RiC-O Converter was developed with and for the ANF and does not aim to be a generic tool. It therefore has some limits. However, as it has the features listed above, it may be a good starting point for any project that would need to get good quality RDF/RiC-O datasets from existing EAD or EAC-CPF files.

Of course, French archives, which have encoding practices quite similar to those of the ANF, could be the first institutions interested. However, EAD 2002 and EAC-CPF are now widely used worldwide, by many archive services and by portals or aggregators, as storage and exchange formats. If different practices can be observed there, these institutions share at least the same XML reference models, within which certain elements or attributes are systematically used. We therefore believe that RiC-O Converter can be useful to many institutions other than the ANF. Note that the conversion of EAD files is done separately from that of EAC-CPF files. So if you have ‘only’ EAD files or ‘only’ EAC-CPF files, you can use it. In addition, the software, placed under CeCILL-B license (equivalent to MIT license), can be modified to be adapted to a specific project, and also widely redistributed. It has been precisely documented in English (see the EAD to RiC-O and EAC-CPF to RiC-O mappings, and the unit tests) to facilitate these adaptations. A good XSLT developer, knowing the formats of the source metadata, and having taken a little time to understand the essentials of RiC-O, can easily adapt RiC-O Converter. Finally, the ANF and Sparna are continuing to develop it. After RiC-O Converter 2, they will most probably work on a v3 of the tool, that will conform to RiC-O 1.0 (the first official, stable, version of the ontology, which will be released by the beginning of October 2023). We hope that a larger community will be formed to continue the developments.

More information

An article in English about RiC-O Converter was accepted in January 2023 by the Journal on Computing and Cultural Heritage (JOCCH) and is now published in the Volume 16, Issue 3 (September 2023) of this journal: see https://doi.org/10.1145/3583592. This article quotes the ANF Sparnatural demonstrator (https://sparna-git.github.io/sparnatural-demonstrateur-an/), which provides a friendly interface for exploring and viewing a knowledge graph of about 59 million RDF/RiC-O triples produced using RiC-O Converter (the dataset is there: https://github.com/ArchivesNationalesFR/Sparnatural_prototype_data).

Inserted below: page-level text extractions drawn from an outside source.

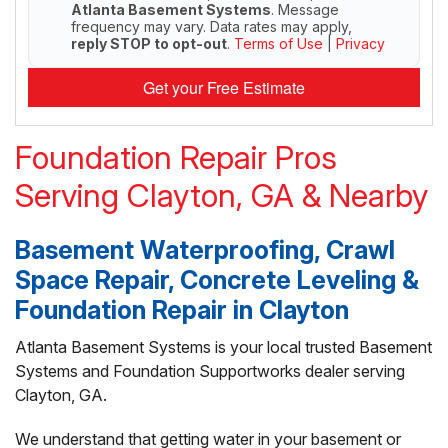
Atlanta Basement Systems
. Message
frequency may vary. Data rates may apply,
reply STOP to opt-out
.
Terms of Use
|
Privacy
Get your Free Estimate
Foundation Repair Pros
Serving Clayton, GA & Nearby
Basement Waterproofing, Crawl
Space Repair, Concrete Leveling &
Foundation Repair in Clayton
Atlanta Basement Systems is your local trusted Basement
Systems and Foundation Supportworks dealer serving
Clayton, GA.
We understand that getting water in your basement or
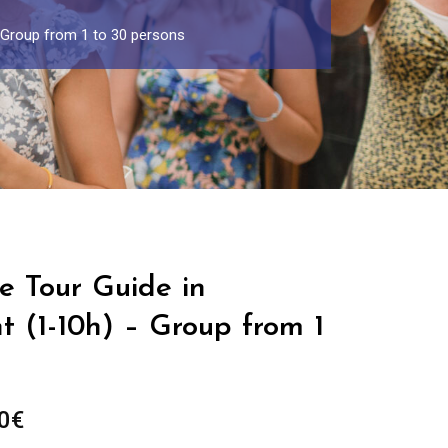
– Group from 1 to 30 persons
e Tour Guide in
 (1-10h) – Group from 1
Price
0
€
range:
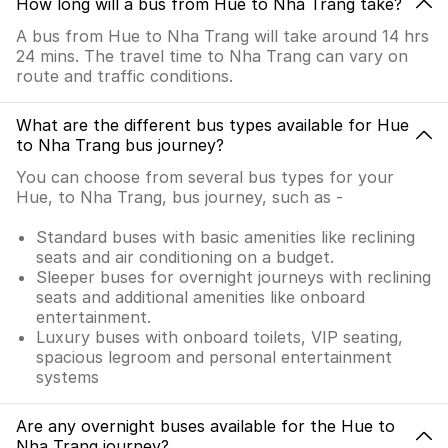
How long will a bus from Hue to Nha Trang take?
A bus from Hue to Nha Trang will take around 14 hrs
24 mins. The travel time to Nha Trang can vary on
route and traffic conditions.
What are the different bus types available for Hue
to Nha Trang bus journey?
You can choose from several bus types for your
Hue, to Nha Trang, bus journey, such as -
Standard buses with basic amenities like reclining
seats and air conditioning on a budget.
Sleeper buses for overnight journeys with reclining
seats and additional amenities like onboard
entertainment.
Luxury buses with onboard toilets, VIP seating,
spacious legroom and personal entertainment
systems
Are any overnight buses available for the Hue to
Nha Trang journey?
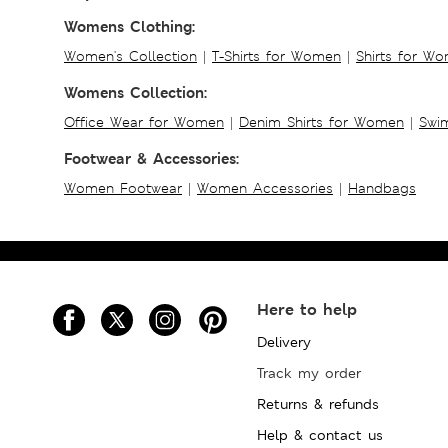
Womens Clothing:
Women's Collection
|
T-Shirts for Women
|
Shirts for W
Womens Collection:
Office Wear for Women
|
Denim Shirts for Women
|
Swim
Footwear & Accessories:
Women Footwear
|
Women Accessories
|
Handbags
Here to help
Delivery
Track my order
Returns & refunds
Help & contact us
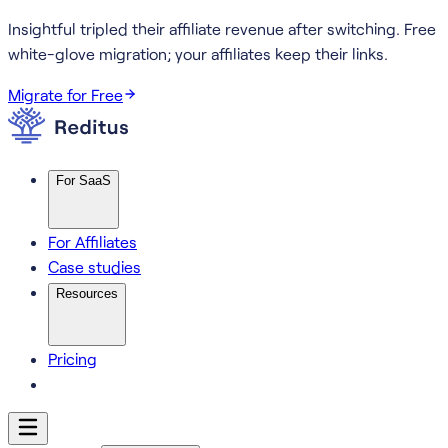
Insightful tripled their affiliate revenue after switching.
Free
white-glove migration; your affiliates keep their links.
Migrate for Free
For SaaS
For Affiliates
Case studies
Resources
Pricing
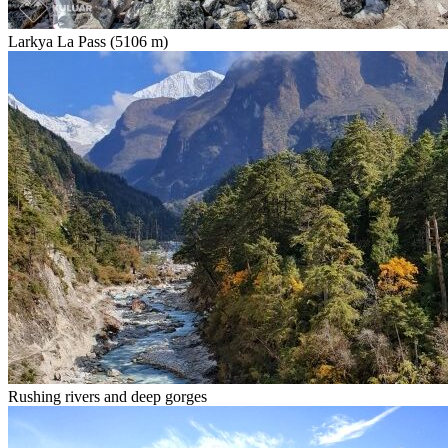
Larkya La Pass (5106 m)
Rushing rivers and deep gorges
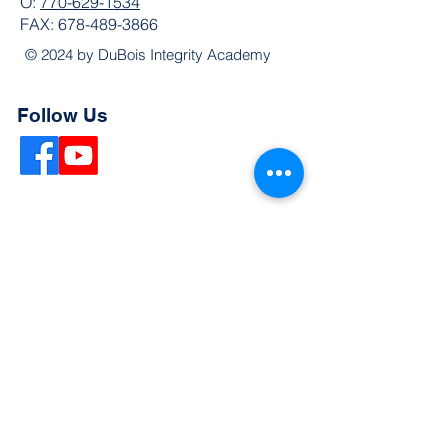
O:
770-629-1534
FAX:
678-489-3866
© 2024 by DuBois Integrity Academy
Follow Us
Quick Links
Extended Absence Form
School Supply List
2026 - 2027 School Calendar
Breakfast & Lunch Menu
Physical Evaluation Form
Pre-Enrollment Application
Enrollment & Lottery Policy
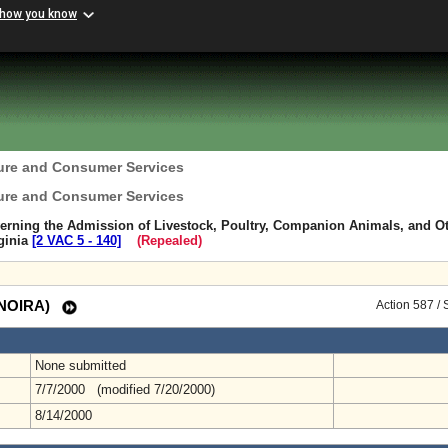
 how you know
ture and Consumer Services
ture and Consumer Services
erning the Admission of Livestock, Poultry, Companion Animals, and O
rginia
[2 VAC 5 ‑ 140]
(Repealed)
 (NOIRA)
Action 587 /
None submitted
7/7/2000 (modified 7/20/2000)
8/14/2000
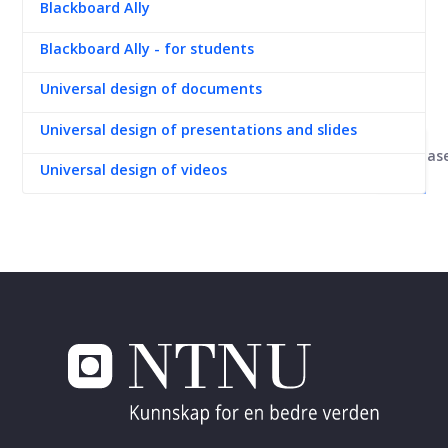
Blackboard Ally
Blackboard Ally - for students
Universal design of documents
Universal design of presentations and slides
Kunnskapsbas
Universal design of videos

You can access some slides (in French) on RiC-O Converter (presented on January 28, 2020), here.

If you or your institution are a member of ICA, you also can find an article on RiC-O Converter in Flash (the ICA biannual newspaper, dated April 2020) n° 39.

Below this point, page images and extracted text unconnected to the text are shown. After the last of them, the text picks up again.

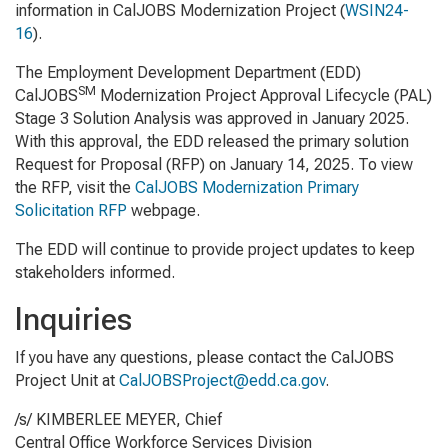
information in
CalJOBS Modernization Project
(
WSIN24-
16
)
.
The Employment Development Department (EDD)
SM
CalJOBS
Modernization Project Approval Lifecycle (PAL)
Stage 3 Solution Analysis was approved in January 2025.
With this approval, the EDD released the primary solution
Request for Proposal (RFP) on January 14, 2025. To view
the RFP, visit the
CalJOBS Modernization Primary
Solicitation RFP
webpage.
The EDD will continue to provide project updates to keep
stakeholders informed.
Inquiries
If you have any questions, please contact the CalJOBS
Project Unit at
CalJOBSProject@edd.ca.gov
.
/s/ KIMBERLEE MEYER, Chief
Central Office Workforce Services Division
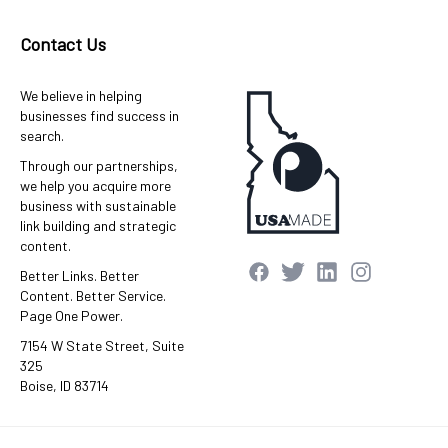
Contact Us
We believe in helping
businesses find success in
search.
Through our partnerships,
we help you acquire more
business with sustainable
link building and strategic
content.
Better Links. Better
Content. Better Service.
Page One Power.
7154 W State Street, Suite
325
Boise, ID 83714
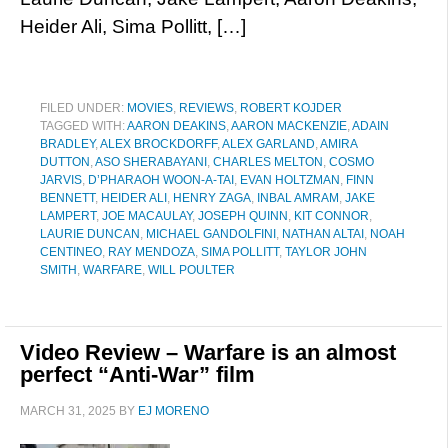
Heider Ali, Sima Pollitt, […]
FILED UNDER:
MOVIES
,
REVIEWS
,
ROBERT KOJDER
TAGGED WITH:
AARON DEAKINS
,
AARON MACKENZIE
,
ADAIN
BRADLEY
,
ALEX BROCKDORFF
,
ALEX GARLAND
,
AMIRA
DUTTON
,
ASO SHERABAYANI
,
CHARLES MELTON
,
COSMO
JARVIS
,
D’PHARAOH WOON-A-TAI
,
EVAN HOLTZMAN
,
FINN
BENNETT
,
HEIDER ALI
,
HENRY ZAGA
,
INBAL AMRAM
,
JAKE
LAMPERT
,
JOE MACAULAY
,
JOSEPH QUINN
,
KIT CONNOR
,
LAURIE DUNCAN
,
MICHAEL GANDOLFINI
,
NATHAN ALTAI
,
NOAH
CENTINEO
,
RAY MENDOZA
,
SIMA POLLITT
,
TAYLOR JOHN
SMITH
,
WARFARE
,
WILL POULTER
Video Review – Warfare is an almost
perfect “Anti-War” film
MARCH 31, 2025
BY
EJ MORENO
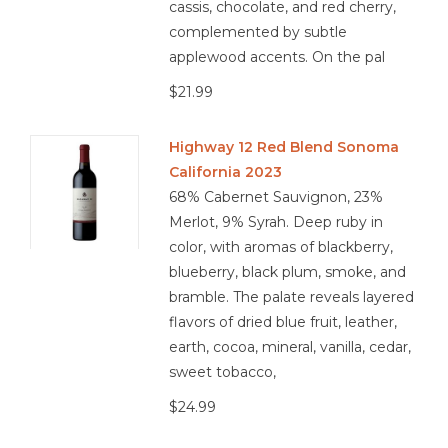
cassis, chocolate, and red cherry,
complemented by subtle
applewood accents. On the pal
$21.99
Highway 12 Red Blend Sonoma
California 2023
68% Cabernet Sauvignon, 23%
Merlot, 9% Syrah. Deep ruby in
color, with aromas of blackberry,
blueberry, black plum, smoke, and
bramble. The palate reveals layered
flavors of dried blue fruit, leather,
earth, cocoa, mineral, vanilla, cedar,
sweet tobacco,
$24.99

About the ANF projects: the following presentation, made in Lausanne (Switzerland) in December 2022, in French, provides an update on all the projects in progress: slides; video recording. You can also read this article (in French) written by Florence Clavaud: Transformer les métadonnées des Archives nationales en graphe de données : enjeux et premières réalisations, in Les Archives nationales, une refondation pour le XXIe siècle, La Gazette des Archives, n°254 (2019-2), Association des Archivistes Français, Paris, 2019, p. 59-88.